Battery Fluid Levels
I saw Bill Hendrix’s response in the November “Readers’ Forum” (page 18) to Peter Morse about the correct fill level for flooded-cell lead-acid batteries. I think if you check further, you will find that Mr. Morse was correct in that batteries should never be filled to the bottom of the “split ring.” You referred to this as a “fluid level indicator,” but it is not. Every battery manufacturer’s instructions that I have seen have specifically said to fill the battery to 1/8-inch (more or less) BELOW the split ring. Counterintuitive, I’ll admit, and hard to do, but it’s the recommended procedure.
Bill Halberstadt, F257603
Available RV Service
My wife, Christine, and I are currently enjoying a retirement tour of our wonderful country. Our only disappointment, other than rising fuel prices (which was anticipated), has been the unavailability of RV service. We’ve had a few occasions when we needed important, though not emergency, service. The usual response has been, “Sure, we can see you in five to seven days.”

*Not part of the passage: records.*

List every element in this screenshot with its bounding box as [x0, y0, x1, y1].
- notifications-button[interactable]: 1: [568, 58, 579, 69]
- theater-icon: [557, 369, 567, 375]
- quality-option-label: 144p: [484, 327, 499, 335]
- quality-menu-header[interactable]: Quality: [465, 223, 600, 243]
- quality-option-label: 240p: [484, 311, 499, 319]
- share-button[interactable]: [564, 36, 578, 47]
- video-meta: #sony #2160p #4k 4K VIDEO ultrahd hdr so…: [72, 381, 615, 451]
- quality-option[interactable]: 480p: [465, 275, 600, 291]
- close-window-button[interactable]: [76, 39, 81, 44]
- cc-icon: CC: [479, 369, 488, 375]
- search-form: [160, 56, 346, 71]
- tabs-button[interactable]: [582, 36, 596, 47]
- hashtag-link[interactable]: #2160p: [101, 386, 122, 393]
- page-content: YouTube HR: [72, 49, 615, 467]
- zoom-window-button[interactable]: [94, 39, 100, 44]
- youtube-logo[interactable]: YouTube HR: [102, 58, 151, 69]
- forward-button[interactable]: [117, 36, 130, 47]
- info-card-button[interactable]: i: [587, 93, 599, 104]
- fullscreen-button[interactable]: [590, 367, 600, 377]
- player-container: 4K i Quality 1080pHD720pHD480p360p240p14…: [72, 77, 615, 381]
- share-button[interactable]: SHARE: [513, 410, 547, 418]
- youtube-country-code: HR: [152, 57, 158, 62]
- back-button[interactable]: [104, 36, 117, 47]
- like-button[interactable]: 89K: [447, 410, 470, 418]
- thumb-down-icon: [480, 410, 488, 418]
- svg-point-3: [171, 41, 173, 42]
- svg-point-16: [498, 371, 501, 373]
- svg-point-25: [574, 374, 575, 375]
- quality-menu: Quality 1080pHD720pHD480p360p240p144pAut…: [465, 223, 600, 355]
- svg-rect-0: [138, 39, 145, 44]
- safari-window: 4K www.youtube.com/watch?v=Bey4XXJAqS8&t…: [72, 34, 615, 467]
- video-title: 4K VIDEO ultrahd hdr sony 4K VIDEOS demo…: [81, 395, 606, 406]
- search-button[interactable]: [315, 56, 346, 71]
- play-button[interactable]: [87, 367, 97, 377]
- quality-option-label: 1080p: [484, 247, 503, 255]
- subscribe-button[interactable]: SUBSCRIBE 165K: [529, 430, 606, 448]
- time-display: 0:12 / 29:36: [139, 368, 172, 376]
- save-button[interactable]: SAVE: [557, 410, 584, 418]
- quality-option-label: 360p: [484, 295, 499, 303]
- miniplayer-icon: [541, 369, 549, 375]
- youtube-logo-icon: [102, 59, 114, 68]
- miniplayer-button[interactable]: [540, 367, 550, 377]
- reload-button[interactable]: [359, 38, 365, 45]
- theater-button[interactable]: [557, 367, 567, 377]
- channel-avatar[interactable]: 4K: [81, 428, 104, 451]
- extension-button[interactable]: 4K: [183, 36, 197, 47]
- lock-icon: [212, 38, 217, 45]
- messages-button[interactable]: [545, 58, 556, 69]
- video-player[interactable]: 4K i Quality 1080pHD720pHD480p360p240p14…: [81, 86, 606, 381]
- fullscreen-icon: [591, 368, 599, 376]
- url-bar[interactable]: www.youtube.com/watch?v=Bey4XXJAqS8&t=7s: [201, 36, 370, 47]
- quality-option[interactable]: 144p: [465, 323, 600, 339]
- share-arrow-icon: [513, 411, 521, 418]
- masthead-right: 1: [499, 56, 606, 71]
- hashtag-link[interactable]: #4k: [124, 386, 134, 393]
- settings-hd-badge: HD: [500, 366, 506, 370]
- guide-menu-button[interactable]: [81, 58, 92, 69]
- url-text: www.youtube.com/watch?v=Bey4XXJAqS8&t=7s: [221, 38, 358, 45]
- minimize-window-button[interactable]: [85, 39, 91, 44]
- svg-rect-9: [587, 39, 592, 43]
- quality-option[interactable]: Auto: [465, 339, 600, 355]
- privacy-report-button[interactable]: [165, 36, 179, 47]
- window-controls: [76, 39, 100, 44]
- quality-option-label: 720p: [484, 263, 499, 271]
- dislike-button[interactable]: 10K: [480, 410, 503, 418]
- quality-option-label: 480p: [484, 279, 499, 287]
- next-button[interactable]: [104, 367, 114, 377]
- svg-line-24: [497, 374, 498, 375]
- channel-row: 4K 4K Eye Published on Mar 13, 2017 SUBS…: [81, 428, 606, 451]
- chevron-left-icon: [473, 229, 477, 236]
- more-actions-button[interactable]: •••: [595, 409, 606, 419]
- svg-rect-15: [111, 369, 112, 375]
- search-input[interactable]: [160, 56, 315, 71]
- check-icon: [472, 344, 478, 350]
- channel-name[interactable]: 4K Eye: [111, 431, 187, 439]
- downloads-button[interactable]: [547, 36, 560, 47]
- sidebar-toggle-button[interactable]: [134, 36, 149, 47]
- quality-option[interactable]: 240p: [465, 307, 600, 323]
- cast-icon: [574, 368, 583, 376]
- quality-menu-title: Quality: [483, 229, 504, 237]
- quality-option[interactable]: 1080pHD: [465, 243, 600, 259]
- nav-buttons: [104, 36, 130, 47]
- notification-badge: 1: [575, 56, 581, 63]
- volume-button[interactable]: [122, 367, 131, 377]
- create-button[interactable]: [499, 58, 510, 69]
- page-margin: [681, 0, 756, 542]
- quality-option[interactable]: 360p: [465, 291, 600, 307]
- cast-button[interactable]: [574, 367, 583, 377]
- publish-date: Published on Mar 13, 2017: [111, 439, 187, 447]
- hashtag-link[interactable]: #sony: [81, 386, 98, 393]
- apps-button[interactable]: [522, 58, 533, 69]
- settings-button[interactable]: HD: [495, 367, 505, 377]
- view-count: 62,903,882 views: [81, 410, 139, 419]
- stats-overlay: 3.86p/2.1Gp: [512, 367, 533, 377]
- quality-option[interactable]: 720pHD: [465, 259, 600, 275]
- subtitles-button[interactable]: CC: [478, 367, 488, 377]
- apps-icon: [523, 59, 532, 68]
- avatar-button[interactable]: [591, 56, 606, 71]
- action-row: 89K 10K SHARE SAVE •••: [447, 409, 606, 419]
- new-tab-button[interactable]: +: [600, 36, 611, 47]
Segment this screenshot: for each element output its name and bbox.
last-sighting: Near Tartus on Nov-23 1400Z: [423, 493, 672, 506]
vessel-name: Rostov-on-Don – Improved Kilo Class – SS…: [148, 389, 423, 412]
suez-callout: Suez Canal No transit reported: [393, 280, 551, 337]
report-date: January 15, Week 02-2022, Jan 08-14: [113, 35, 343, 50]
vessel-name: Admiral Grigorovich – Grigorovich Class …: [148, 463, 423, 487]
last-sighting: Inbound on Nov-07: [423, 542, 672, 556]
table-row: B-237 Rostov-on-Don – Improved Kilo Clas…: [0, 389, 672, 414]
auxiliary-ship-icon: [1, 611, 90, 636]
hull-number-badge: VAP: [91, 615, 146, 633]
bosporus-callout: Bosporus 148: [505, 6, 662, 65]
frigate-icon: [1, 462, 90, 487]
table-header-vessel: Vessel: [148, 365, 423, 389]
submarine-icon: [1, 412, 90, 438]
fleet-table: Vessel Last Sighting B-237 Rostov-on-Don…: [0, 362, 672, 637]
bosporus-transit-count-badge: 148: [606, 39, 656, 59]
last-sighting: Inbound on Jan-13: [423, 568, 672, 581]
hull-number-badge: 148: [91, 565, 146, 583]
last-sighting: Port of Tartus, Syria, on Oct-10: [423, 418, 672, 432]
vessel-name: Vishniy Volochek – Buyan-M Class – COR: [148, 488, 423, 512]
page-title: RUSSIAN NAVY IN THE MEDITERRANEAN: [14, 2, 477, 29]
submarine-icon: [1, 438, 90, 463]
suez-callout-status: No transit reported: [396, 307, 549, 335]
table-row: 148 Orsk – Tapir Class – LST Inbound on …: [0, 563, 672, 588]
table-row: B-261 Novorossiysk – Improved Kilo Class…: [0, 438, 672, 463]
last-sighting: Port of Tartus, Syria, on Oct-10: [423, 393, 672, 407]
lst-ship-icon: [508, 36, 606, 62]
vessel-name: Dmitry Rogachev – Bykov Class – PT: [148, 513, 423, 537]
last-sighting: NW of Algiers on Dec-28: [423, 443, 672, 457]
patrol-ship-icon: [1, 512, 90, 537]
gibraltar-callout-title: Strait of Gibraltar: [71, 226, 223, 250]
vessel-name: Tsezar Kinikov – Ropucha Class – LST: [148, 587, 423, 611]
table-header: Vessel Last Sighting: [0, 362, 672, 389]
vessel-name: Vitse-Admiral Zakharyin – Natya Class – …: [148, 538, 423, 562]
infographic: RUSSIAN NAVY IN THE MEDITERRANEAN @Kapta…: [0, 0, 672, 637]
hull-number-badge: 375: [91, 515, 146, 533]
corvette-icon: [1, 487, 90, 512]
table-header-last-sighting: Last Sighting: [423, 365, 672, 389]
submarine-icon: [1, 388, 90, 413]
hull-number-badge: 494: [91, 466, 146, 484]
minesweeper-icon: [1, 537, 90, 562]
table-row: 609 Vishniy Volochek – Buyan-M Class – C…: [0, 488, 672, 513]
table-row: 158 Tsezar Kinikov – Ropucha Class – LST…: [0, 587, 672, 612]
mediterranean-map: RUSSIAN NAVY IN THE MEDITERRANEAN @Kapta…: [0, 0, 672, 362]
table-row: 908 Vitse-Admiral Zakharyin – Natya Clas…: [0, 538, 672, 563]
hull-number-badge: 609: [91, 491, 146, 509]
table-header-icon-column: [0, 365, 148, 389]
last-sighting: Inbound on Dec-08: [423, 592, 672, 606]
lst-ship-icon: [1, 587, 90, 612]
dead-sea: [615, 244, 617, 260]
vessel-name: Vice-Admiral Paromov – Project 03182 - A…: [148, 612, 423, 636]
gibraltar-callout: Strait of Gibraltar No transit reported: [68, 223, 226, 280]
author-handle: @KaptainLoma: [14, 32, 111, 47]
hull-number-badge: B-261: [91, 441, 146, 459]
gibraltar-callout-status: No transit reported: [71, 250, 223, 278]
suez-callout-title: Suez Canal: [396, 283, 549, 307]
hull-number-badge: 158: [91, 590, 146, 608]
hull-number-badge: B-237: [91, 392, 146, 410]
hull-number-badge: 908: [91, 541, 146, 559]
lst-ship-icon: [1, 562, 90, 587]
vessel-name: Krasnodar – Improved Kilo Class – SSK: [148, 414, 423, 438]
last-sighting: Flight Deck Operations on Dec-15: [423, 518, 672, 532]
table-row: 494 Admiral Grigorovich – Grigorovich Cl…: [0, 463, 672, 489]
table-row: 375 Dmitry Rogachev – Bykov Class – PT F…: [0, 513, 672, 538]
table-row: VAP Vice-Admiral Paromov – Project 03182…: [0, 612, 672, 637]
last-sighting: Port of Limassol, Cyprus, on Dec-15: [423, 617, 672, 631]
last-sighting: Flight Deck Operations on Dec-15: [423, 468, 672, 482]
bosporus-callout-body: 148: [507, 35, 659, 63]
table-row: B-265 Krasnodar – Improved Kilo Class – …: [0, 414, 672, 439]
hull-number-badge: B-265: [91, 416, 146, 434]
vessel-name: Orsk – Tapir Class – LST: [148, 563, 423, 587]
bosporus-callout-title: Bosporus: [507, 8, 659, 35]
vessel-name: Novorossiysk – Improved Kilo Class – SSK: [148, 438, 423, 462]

Happily, we can report one exception. We stopped to ask advice about our erratic Norcold refrigerator’s LP-gas operation at Wright RV Sales in Eureka, California (707-443-6542). Mel and Patricia Wright not only gave us immediate assistance, but they advised us on important and scenic sites to visit on our travels, and were most cordial. Wonderful folks.
Louis & Christine Flask, F313383
Memphis, New York
Dodge Dealer Delivers Big Service
We were traveling home to Oregon from a trip to Minnesota on Interstate 90 in our 2008 Itasca Navion when the coach had a major power loss. The maximum speed we could achieve on mountain grades was 20 to 25 miles per hour. We headed for the nearest Dodge Sprinter dealer, Dave Smith Motors in Kellogg, Idaho, more than 200 miles away. We arrived at their service department at 4:45 p.m. on a Friday. The service manager immediately put a very competent technician named Joe on the vehicle. Joe found the problem: a hole in the lower turbocharger tube, which caused the engine to run in emergency mode (low power). The parts department did not have the part in stock, so the service manager had the part pulled off a vehicle they had available and installed on ours.
At 6:00 p.m. we were on our way. Dave Smith Motors (800-635-8000) is not only the world’s largest Dodge dealer, but we think they are the best.